──────── Source information
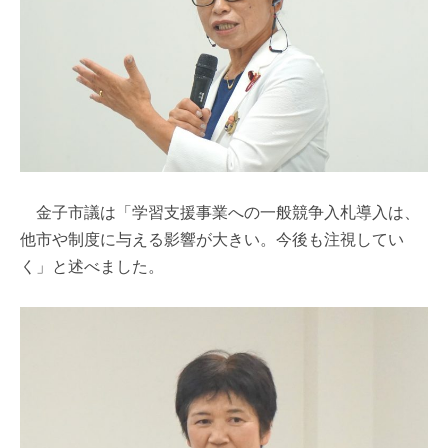
金子市議は「学習支援事業への一般競争入札導入は、
他市や制度に与える影響が大きい。今後も注視してい
く」と述べました。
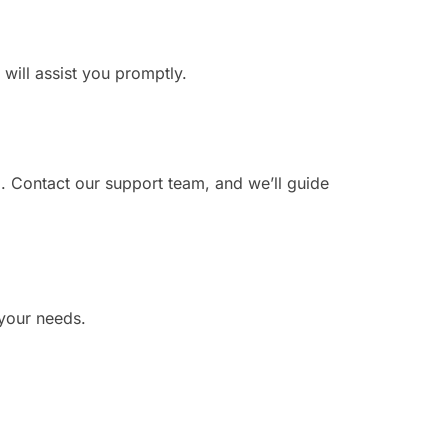
 will assist you promptly.
. Contact our support team, and we’ll guide
 your needs.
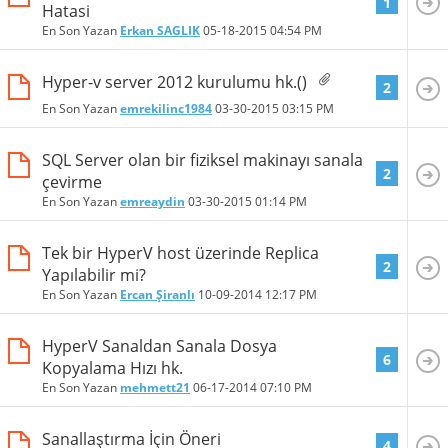
1
Hatasi
En Son Yazan
Erkan SAGLIK
05-18-2015
04:54 PM
Hyper-v server 2012 kurulumu hk.()
2
En Son Yazan
emrekilinc1984
03-30-2015
03:15 PM
SQL Server olan bir fiziksel makinayı sanala
2
çevirme
En Son Yazan
emreaydin
03-30-2015
01:14 PM
Tek bir HyperV host üzerinde Replica
2
Yapılabilir mi?
En Son Yazan
Ercan Şiranlı
10-09-2014
12:17 PM
HyperV Sanaldan Sanala Dosya
6
Kopyalama Hızı hk.
En Son Yazan
mehmett21
06-17-2014
07:10 PM
Sanallaştırma İçin Öneri
4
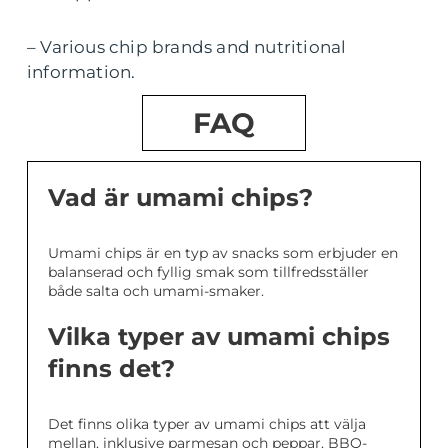
– Various chip brands and nutritional
information.
FAQ
Vad är umami chips?
Umami chips är en typ av snacks som erbjuder en
balanserad och fyllig smak som tillfredsställer
både salta och umami-smaker.
Vilka typer av umami chips
finns det?
Det finns olika typer av umami chips att välja
mellan, inklusive parmesan och peppar, BBQ-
────────────────
## What you are asked to do:
Across the records above, how many lines contain the word "chips"? Give the number by itself.

## Answer to the exercise:
4